Ein Ergebnis seiner Wissenschaft der Bewegung ist seine berühmte Einsicht: „Alles ist Wechselwirkung.“ Die Lage des Menschen ist von seiner komplexen Einbettung in Natur, Geschichte, Kultur, Religion, Geografie und Ökonomie niemals zu trennen. Echtes Urteilen setzt für Humboldt immer die direkte Begegnung voraus. Er erkennt die Grundvoraussetzung der Vorurteile gegenüber Anderen: die Nicht-Begegnung, die Ferndiagnose. Prinzipien die auch heute noch gelten. In seinen Tagebüchern erinnert er zudem daran, dass sich die Komplexität der Welt nicht aus der Perspektive einer Sprache darstellen lässt.

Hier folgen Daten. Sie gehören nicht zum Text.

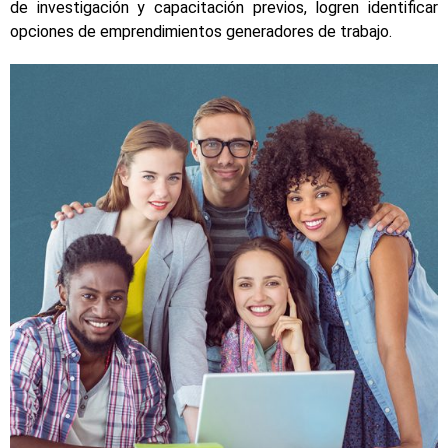
de investigación y capacitación previos, logren identificar
opciones de emprendimientos generadores de trabajo.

Auf seinen Reisen beobachtet Humboldt seine eigene Verwandlung, die auch politisch wirkt und zur Ablehnung jedes Rassismus führt. Seine frühe Kritik an der europäischen Kolonialpolitik ist bekannt: „Je größer die Kolonien sind, je konsequenter die europäischen Regierungen in ihrer politischen Bösartigkeit vorgehen, desto mehr muss die Unmoral der Kolonien zunehmen.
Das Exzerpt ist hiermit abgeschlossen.